The project has inspired much research, covering colonial narratives, natural history, family documents, botany, and decorative arts inter alia. I have been working at, with or within a number of different museum collections: doing visual research, uncovering personal histories, training in new techniques, and engaging in cross-mentoring with other artists and curators. These include Ipswich Museum - where I work as a Collections and Learning curator - UCL anatomy lab, Pitt Rivers Museum, the Grant Museum, Kew Gardens, Cambridge Botanical Gardens, and NHM Tring.

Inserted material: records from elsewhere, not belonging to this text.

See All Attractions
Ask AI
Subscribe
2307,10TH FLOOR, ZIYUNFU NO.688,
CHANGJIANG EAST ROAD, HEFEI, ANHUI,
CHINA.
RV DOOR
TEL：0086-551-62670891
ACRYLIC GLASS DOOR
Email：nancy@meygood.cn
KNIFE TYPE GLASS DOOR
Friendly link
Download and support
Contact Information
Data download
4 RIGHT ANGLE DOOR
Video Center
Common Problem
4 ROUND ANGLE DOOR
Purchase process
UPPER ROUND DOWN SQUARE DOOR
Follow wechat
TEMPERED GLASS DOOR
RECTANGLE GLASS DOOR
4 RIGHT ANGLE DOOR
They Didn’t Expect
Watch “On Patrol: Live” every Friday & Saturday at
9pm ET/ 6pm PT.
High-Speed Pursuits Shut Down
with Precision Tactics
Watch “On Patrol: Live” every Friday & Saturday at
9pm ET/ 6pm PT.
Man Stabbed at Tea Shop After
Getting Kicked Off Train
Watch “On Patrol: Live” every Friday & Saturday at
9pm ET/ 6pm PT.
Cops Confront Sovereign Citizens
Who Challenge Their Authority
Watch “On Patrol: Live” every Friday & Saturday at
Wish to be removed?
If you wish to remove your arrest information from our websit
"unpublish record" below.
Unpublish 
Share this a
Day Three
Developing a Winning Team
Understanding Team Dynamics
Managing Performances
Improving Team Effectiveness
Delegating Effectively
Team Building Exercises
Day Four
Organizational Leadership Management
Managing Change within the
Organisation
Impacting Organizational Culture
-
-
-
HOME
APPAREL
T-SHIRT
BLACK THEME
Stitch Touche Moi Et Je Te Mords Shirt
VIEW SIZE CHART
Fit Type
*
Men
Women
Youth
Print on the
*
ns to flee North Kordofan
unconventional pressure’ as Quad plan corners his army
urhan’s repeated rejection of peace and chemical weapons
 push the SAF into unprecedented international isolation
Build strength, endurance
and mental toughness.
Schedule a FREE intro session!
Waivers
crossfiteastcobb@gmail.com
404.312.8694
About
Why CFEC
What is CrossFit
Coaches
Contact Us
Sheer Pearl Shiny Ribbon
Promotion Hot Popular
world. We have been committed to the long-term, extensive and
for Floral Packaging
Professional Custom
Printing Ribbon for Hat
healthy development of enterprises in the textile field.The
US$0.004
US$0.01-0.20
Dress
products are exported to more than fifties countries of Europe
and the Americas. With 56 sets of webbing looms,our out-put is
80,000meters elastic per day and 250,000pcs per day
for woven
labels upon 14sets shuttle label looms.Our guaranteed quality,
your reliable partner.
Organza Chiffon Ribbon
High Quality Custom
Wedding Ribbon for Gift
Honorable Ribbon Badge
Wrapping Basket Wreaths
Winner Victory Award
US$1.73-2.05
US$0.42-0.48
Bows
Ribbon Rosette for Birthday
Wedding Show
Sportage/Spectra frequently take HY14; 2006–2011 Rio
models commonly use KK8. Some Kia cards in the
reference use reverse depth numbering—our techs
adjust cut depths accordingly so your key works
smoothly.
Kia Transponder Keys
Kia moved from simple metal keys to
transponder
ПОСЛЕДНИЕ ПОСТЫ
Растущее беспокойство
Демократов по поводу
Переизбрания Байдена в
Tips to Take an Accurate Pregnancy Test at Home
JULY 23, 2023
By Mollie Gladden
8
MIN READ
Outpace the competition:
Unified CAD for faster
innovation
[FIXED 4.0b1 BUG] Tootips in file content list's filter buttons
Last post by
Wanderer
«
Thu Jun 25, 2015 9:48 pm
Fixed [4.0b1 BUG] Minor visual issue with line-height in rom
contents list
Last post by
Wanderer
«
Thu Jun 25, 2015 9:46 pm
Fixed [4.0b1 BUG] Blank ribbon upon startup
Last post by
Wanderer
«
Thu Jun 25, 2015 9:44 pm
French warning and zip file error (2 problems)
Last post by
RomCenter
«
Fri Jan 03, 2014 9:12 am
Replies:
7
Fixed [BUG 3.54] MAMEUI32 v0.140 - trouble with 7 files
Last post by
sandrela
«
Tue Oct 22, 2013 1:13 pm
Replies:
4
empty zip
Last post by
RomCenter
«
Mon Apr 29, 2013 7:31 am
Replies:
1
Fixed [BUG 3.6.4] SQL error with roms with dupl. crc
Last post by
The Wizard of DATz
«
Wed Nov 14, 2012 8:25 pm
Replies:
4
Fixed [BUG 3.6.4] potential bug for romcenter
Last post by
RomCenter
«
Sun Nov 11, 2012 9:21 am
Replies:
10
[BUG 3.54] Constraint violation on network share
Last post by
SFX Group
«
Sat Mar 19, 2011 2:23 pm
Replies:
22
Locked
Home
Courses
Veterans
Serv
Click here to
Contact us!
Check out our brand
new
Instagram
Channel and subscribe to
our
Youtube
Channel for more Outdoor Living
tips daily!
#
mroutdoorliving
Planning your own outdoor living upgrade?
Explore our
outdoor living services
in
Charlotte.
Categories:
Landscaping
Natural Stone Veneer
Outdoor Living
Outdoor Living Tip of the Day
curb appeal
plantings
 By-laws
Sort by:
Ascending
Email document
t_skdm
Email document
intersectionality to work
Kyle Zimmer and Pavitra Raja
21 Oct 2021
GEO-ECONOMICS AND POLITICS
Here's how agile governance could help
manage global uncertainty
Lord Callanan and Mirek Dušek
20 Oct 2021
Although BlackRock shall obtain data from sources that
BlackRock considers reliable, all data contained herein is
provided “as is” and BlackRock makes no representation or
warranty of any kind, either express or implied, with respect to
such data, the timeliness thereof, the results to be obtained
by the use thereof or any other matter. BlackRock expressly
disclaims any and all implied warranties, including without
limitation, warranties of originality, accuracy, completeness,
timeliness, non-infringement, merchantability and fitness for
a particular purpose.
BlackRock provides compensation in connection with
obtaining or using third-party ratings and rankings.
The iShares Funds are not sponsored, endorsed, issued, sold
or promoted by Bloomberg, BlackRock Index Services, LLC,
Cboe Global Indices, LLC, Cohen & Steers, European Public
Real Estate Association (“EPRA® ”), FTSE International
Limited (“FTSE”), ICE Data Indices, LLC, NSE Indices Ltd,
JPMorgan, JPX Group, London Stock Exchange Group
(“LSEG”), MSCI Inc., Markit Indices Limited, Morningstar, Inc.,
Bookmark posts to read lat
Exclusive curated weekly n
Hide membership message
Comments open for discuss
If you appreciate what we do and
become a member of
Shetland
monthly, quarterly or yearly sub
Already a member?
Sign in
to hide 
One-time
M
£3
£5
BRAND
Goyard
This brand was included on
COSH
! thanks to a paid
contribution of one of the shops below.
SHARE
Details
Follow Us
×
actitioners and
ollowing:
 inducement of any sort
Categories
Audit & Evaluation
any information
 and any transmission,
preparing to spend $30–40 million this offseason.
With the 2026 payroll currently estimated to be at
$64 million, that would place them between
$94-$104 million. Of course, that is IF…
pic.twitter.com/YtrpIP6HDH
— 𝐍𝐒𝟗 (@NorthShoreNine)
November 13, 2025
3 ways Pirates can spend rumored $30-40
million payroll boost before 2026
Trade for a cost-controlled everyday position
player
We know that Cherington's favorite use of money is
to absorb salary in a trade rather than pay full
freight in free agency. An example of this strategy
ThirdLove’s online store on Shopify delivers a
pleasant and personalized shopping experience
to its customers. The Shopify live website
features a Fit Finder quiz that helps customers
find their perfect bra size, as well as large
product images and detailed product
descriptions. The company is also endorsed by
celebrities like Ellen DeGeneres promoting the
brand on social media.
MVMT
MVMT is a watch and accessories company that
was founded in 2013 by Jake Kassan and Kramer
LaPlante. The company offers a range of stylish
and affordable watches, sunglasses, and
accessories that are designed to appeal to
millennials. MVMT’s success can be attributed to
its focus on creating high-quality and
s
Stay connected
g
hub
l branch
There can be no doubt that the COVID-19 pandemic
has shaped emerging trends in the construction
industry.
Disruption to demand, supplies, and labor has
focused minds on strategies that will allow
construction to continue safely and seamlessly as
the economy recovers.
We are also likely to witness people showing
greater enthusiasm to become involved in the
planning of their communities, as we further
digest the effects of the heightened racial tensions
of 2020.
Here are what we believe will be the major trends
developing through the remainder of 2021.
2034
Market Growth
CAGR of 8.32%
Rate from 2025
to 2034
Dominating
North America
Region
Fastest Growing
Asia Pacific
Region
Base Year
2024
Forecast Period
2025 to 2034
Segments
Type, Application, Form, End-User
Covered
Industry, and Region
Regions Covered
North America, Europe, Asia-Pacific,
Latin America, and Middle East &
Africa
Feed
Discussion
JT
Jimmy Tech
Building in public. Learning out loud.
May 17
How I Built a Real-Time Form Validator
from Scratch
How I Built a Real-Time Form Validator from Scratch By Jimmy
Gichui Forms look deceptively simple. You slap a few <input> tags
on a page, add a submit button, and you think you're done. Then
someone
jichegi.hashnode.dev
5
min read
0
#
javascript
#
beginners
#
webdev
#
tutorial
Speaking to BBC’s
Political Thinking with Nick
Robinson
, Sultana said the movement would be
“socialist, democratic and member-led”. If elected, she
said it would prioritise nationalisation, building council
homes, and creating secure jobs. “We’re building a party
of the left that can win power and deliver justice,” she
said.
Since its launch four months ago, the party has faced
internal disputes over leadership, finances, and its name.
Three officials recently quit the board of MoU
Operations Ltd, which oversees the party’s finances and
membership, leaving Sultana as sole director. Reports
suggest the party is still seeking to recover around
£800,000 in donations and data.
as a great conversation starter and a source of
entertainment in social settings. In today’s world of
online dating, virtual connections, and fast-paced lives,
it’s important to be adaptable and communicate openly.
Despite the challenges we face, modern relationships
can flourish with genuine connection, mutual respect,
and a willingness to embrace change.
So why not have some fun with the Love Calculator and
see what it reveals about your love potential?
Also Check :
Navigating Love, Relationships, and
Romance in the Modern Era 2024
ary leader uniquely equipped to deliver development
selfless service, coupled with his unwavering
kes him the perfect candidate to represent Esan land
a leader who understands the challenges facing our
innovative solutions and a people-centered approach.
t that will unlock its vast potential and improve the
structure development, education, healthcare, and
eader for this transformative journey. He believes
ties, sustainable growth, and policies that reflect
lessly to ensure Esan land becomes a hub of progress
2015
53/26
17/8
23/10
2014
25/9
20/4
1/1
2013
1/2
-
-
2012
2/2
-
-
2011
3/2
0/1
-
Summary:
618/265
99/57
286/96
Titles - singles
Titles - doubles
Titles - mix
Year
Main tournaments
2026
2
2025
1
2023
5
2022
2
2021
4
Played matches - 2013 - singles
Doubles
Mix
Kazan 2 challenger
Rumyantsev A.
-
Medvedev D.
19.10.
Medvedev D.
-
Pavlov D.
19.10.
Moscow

One interesting strand of this research was magic and ghosts: having acquired books on Malay magic, poisons, and charms, I realised that I have an early memory of my mother taking me to see the 'Bomoh', or shaman, when I was very young. Unpacking this further I found that the tales of Malay ghosts she used to terrify us with are still alive and kicking.
My mother, sadly, is not: she passed away during the course of my research a year ago. Although she had a Muslim funeral, I feel that she remained in life closer to the animistic beliefs she shared with us as children. Regardless of the overt religion of the populations of the region – be it Muslim, Christian, Hindu or Bhuddist – there remains a strong undercurrent of folk beliefs and practices across the islands of the archipelago.
I am in the process of developing these ideas, layering the magic and mythologies of the area with family stories and my own memories. The shapes of my Islands are based on drawings of os coxae from Victorian anatomical specimens, in use at UCL during Wallace's lifetime.
Eventually I envisage a personal archipelago of islands, each with their own story to tell.